Always be clear about what you are measuring and what you want to find out


Try to stick to measuring clear and easily definable areas of services.

Avoid overly complicated scenarios designed to measure the effectiveness of whole services, such as Anti Social Behaviour services.

Instead use scenarios designed to measure specific aspects of a service such as the availability of clear information about Anti Social Behaviour, or the ease of making an appointment.

Ensure your shopping scenarios are relevant to the way your service is organised
To be a mystery shopper you have to invent an imaginary situation, or scenario which the shopper has to "act out". For example, "acting out" requesting information on repairs priorities, or asking for information about moving home.

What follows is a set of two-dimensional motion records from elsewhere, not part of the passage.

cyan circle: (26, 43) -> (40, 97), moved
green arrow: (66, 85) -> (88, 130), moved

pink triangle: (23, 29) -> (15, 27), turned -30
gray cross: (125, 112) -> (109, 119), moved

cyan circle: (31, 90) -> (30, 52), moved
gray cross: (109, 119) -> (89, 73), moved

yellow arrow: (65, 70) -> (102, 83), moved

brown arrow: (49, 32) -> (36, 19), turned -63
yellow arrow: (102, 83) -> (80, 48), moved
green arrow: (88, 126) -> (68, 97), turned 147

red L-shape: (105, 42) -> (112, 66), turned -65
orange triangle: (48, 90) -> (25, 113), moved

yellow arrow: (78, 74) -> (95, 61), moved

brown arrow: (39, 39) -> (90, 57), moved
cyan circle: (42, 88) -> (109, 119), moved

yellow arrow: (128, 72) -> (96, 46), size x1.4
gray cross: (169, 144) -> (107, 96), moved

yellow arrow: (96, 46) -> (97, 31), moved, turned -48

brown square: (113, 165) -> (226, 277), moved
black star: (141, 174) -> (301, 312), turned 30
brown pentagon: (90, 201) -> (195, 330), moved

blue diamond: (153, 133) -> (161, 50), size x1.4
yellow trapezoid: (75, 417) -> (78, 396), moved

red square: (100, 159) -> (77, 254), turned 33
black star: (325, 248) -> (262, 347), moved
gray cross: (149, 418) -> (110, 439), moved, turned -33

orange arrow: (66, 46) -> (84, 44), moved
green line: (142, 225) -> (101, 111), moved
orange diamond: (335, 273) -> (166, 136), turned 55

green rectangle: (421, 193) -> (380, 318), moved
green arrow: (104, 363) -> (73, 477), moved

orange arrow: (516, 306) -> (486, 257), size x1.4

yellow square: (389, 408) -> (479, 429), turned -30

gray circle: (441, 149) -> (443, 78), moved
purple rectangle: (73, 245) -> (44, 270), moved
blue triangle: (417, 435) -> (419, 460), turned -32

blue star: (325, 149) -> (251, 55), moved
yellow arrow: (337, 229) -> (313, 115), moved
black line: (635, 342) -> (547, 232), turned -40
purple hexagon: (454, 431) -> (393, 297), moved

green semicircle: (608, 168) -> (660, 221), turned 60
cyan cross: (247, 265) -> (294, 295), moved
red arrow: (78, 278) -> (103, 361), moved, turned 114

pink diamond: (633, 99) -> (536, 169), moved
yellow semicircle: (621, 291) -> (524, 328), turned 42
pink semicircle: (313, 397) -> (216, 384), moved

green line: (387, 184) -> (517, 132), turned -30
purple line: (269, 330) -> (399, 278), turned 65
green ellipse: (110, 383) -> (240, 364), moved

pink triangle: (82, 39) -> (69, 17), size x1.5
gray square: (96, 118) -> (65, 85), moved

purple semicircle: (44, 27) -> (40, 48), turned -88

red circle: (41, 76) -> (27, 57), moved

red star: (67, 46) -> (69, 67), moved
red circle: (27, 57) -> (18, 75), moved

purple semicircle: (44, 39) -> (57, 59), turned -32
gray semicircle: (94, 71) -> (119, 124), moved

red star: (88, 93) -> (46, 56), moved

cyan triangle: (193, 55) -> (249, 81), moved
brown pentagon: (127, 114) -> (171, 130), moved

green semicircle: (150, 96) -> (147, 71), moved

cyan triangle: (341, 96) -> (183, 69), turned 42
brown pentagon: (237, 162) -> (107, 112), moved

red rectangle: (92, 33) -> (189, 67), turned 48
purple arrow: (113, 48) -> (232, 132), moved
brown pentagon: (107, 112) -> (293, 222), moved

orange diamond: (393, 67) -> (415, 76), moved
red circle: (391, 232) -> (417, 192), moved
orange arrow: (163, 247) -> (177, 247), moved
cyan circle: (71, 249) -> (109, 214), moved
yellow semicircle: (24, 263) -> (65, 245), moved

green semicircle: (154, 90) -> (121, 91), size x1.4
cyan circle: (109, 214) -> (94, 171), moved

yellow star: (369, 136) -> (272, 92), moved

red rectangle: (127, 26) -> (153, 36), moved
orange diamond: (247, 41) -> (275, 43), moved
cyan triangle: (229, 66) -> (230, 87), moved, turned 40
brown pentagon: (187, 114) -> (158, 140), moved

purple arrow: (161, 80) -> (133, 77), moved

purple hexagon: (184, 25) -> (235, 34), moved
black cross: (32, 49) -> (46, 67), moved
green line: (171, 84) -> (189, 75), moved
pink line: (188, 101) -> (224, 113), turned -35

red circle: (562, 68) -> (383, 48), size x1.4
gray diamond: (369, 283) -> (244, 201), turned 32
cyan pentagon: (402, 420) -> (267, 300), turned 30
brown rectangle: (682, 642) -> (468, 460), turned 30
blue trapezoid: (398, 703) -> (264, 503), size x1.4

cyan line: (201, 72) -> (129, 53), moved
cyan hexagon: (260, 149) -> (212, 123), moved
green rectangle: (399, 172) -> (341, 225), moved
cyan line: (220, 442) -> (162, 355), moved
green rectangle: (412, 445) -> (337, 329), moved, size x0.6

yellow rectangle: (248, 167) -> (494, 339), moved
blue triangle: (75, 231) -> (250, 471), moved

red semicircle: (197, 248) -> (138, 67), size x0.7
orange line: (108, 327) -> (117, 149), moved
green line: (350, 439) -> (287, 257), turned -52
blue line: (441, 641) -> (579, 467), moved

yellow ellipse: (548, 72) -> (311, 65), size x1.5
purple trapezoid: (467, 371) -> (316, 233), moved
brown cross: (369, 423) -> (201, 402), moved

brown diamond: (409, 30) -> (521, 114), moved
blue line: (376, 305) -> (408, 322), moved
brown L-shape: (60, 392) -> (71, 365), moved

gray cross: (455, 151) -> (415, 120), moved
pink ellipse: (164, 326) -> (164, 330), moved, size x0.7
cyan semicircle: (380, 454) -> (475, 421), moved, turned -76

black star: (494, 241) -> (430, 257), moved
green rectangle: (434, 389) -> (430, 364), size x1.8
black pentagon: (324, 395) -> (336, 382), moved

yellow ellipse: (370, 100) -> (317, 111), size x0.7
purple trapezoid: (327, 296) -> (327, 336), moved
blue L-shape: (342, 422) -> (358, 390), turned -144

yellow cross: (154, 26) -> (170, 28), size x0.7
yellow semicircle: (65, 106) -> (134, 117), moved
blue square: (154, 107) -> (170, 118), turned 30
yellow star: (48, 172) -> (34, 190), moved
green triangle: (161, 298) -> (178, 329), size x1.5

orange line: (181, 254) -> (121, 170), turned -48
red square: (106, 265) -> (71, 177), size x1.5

Have a clear and relevant scoring system that reflects resident’s priorities
Mystery shoppers score different aspects of services based on predetermined criteria. For example was the call answered promptly or were they polite? This can be scored on a simple Yes/No basis or on a 1-5 basis on different levels of promptness or politeness.

If your mystery shopping project is not based on priorities of residents you end up measuring things that don’t affect customer satisfaction.

Ensure residents doing mystery shopping are fully trained and understand how to score services
Residents have to be trained to do mystery shops.

They have to know how to ask the questions and how to use the scoring system. This ensures that all shoppers are operating in a standard way so that the results are reliable.

Ensure staff are involved in developing the mystery shopping programme
If you don’t involve staff they may feel threatened because they could feel they are being spied on.